Regulating Electron Filling and Orbital Occupancy of Anti‐Bonding States of Transition Metal Nitride Heterojunction for High Areal Capacity Lithium–Sulfur Full Batteries

Abstract The commercialization of lithium–sulfur (Li–S) battery is seriously hindered by the shuttle behavior of lithium (Li) polysulfide, slow conversion kinetics, and Li dendrite growth. Herein, a novel hierarchical p‐type iron nitride and n‐type vanadium nitride (p‐Fe 2 N/n‐VN) heterostructure with optimal electronic structure, confined in vesicle‐like N‐doped nanofibers (p‐Fe 2 N/n‐VN⊂PNCF), is meticulously constructed to work as “one stone two birds” dual‐functional hosts for both the sulfur cathode and Li anode.

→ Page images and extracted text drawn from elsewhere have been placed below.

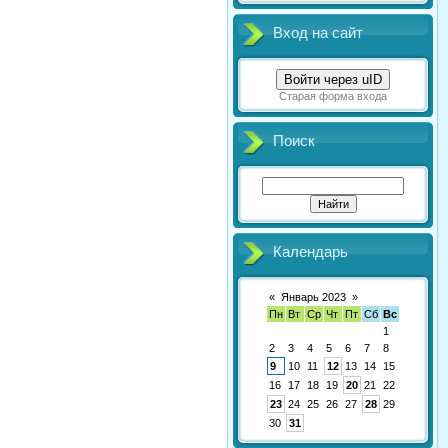
Вход на сайт
Войти через uID
Старая форма входа
Поиск
Календарь
«
Январь 2023
»
Пн
Вт
Ср
Чт
Пт
Сб
Вс
1
2
3
4
5
6
7
8
9
10
11
12
13
14
15
16
17
18
19
20
21
22
23
24
25
26
27
28
29
30
31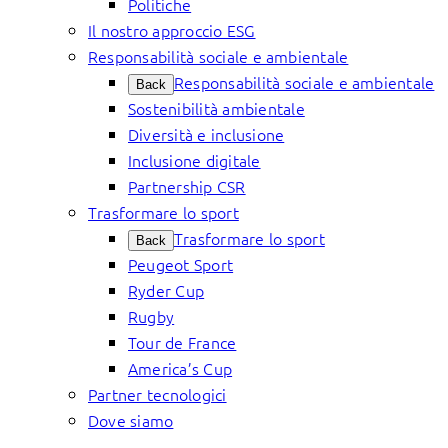
Politiche
Il nostro approccio ESG
Responsabilità sociale e ambientale
Responsabilità sociale e ambientale
Back
Sostenibilità ambientale
Diversità e inclusione
Inclusione digitale
Partnership CSR
Trasformare lo sport
Trasformare lo sport
Back
Peugeot Sport
Ryder Cup
Rugby
Tour de France
America’s Cup
Partner tecnologici
Dove siamo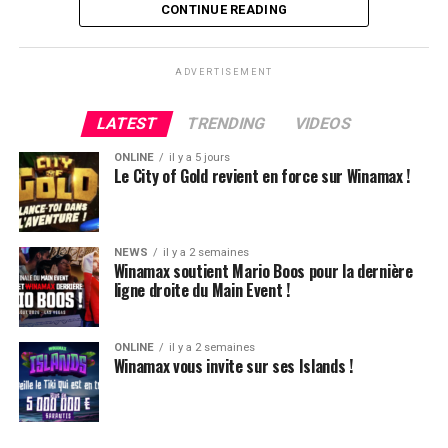
Flop QJ4. All-in de Ludovic et insta call de Logghe, avec
CONTINUE READING
QQ pour brelan max floppé. Ludovic retourne les As,
meurtris, et rien ne vient l’aider. Après avoir payé les
ADVERTISEMENT
4420k du tapis adverse, il ne lui reste que 450k, soit à
peine une BB, qu’il perdra le coup suivant contre le
LATEST
TRENDING
VIDEOS
même adversaire.
ONLINE
il y a 5 jours
Ludovic Soleau sort donc à la troisième place, pour un
Le City of Gold revient en force sur Winamax !
joli gain de 15720€ !
Place au heads-up final.
NEWS
il y a 2 semaines
Winamax soutient Mario Boos pour la dernière
ligne droite du Main Event !
ONLINE
il y a 2 semaines
Winamax vous invite sur ses Islands !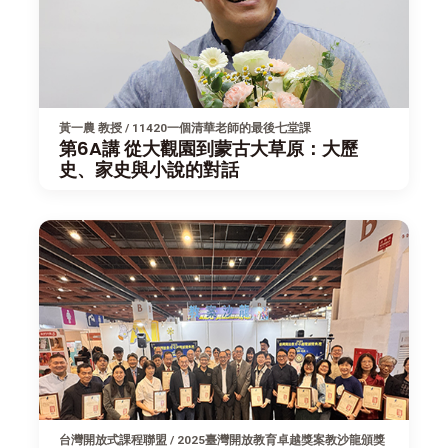
黃一農 教授 / 11420一個清華老師的最後七堂課
第6A講 從大觀園到蒙古大草原：大歷
史、家史與小說的對話
台灣開放式課程聯盟 / 2025臺灣開放教育卓越獎案教沙龍頒獎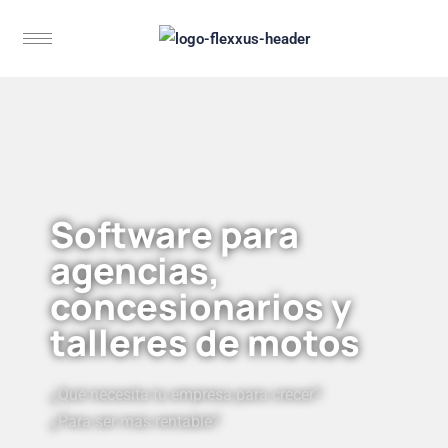
Software para
agencias,
concesionarios y
talleres de motos
¿Qué necesita tu empresa para crecer?
¿Para ser más rentable?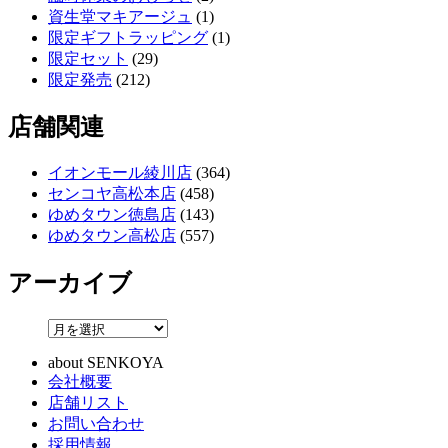
資生堂マキアージュ
(1)
限定ギフトラッピング
(1)
限定セット
(29)
限定発売
(212)
店舗関連
イオンモール綾川店
(364)
センコヤ高松本店
(458)
ゆめタウン徳島店
(143)
ゆめタウン高松店
(557)
アーカイブ
about SENKOYA
会社概要
店舗リスト
お問い合わせ
採用情報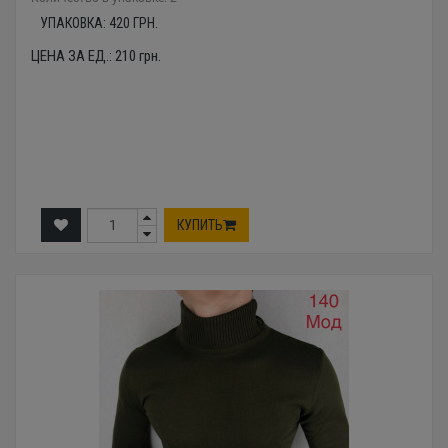
УПАКОВКА:
420
ГРН.
ЦЕНА ЗА ЕД.:
210
грн.
КУПИТЬ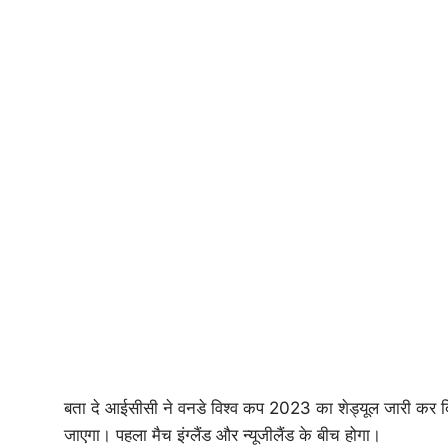
बता दे आईसीसी ने वनडे विश्व कप 2023 का शेड्यूल जारी कर दिया 
जाएगा। पहला मैच इंग्लैंड और न्यूजीलैंड के बीच होगा।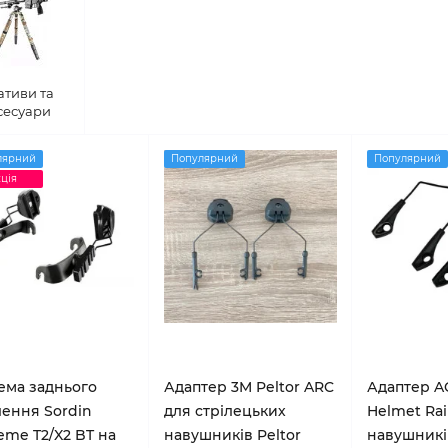
ативи та
сесуари
лярний
Популярний
Популярний
ція
ема заднього
Адаптер 3M Peltor ARC
Адаптер A
лення Sordin
для стрілецьких
Helmet Rail
eme T2/X2 BT на
навушників Peltor
навушникі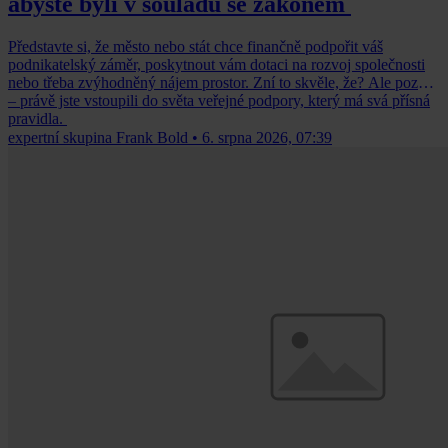
abyste byli v souladu se zákonem
Představte si, že město nebo stát chce finančně podpořit váš
podnikatelský záměr, poskytnout vám dotaci na rozvoj společnosti
nebo třeba zvýhodněný nájem prostor. Zní to skvěle, že? Ale pozor
– právě jste vstoupili do světa veřejné podpory, který má svá přísná
pravidla.
expertní skupina Frank Bold
•
6. srpna 2026, 07:39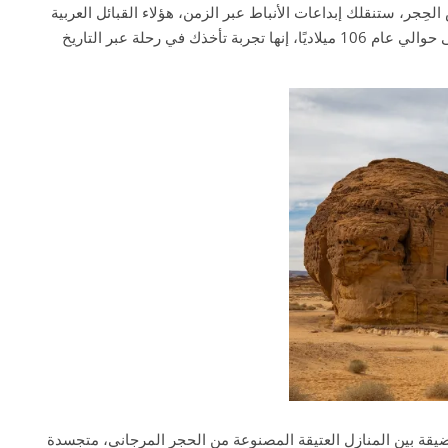
حِجر، ستنقلك إبداعات الأنباط عبر الزمن، هؤلاء القبائل العربية
التي جابت من البتراء إلى الحِجر، وأسست هناك حضارة قديمة منذ القرن الأول الميلادي حتى حوالي عام 106 ميلاديًا، إنها تجربة تأخذك في رحلة عبر التاريخ
الضيقة بين المنازل العتيقة المصنوعة من الحجر المرجاني، متجسدة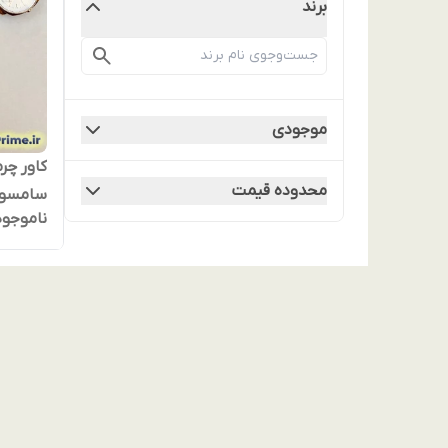
برند
موجودی
کاور چر
محدوده قیمت
سامسونگ A16 ولت دار
ناموجود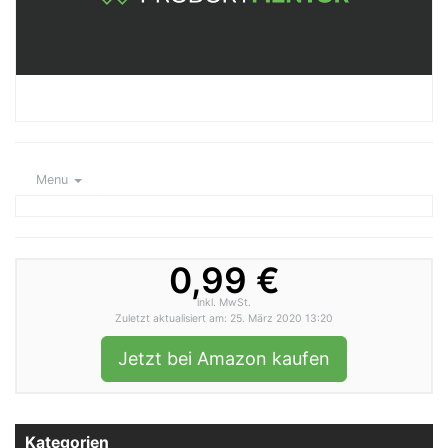
Menu
0,99 €
inkl. MwSt.
Zuletzt aktualisiert am: 25. März 2020 13:20
Jetzt bei Amazon kaufen
Kategorien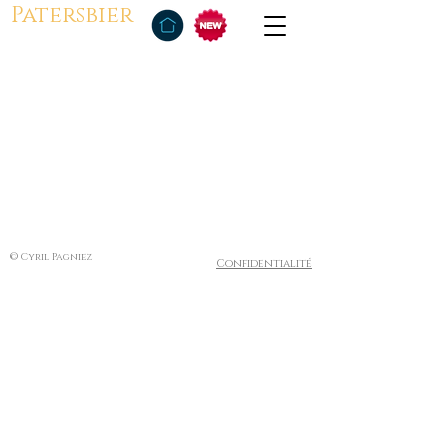
Patersbier
© Cyril Pagniez
Confidentialité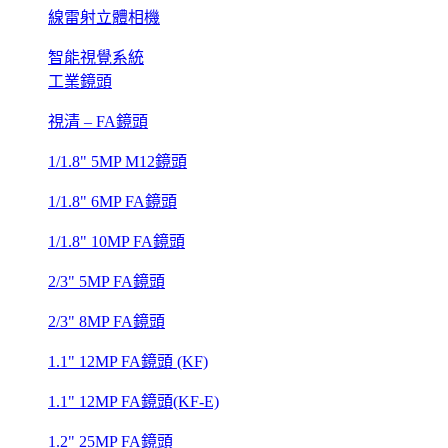
線雷射立體相機
智能視覺系統
工業鏡頭
視清 – FA鏡頭
1/1.8" 5MP M12鏡頭
1/1.8" 6MP FA鏡頭
1/1.8" 10MP FA鏡頭
2/3" 5MP FA鏡頭
2/3" 8MP FA鏡頭
1.1" 12MP FA鏡頭 (KF)
1.1" 12MP FA鏡頭(KF-E)
1.2" 25MP FA鏡頭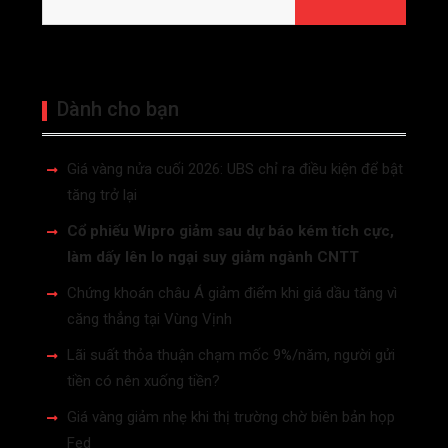
Dành cho bạn
Giá vàng nửa cuối 2026: UBS chỉ ra điều kiện để bật
tăng trở lại
Cổ phiếu Wipro giảm sau dự báo kém tích cực,
làm dấy lên lo ngại suy giảm ngành CNTT
Chứng khoán châu Á giảm điểm khi giá dầu tăng vì
căng thẳng tại Vùng Vịnh
Lãi suất thỏa thuận chạm mốc 9%/năm, người gửi
tiền có nên xuống tiền?
Giá vàng giảm nhẹ khi thị trường chờ biên bản họp
Fed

As demonstrated, the d‐band center of high‐spin Fe atom captures more electrons from V atom to realize more π* and moderate σ* bond electron filling and orbital occupation; thus, allowing moderate adsorption intensity for polysulfides and more effective d–p orbital hybridization to improve reaction kinetics. Meanwhile, this unique structure can dynamically balance the deposition and transport of Li on the anode; thereby, more effectively inhibiting Li dendrite growth and promoting the formation of a uniform solid electrolyte interface. The as‐assembled Li–S full batteries exhibit the conspicuous capacities and ultralong cycling lifespan over 2000 cycles at 5.0 C. Even at a higher S loading (20 mg cm −2 ) and lean electrolyte (2.5 µL mg −1 ), the full cells can still achieve an ultrahigh areal capacity of 16.1 mAh cm −2 after 500 cycles at 0.1 C.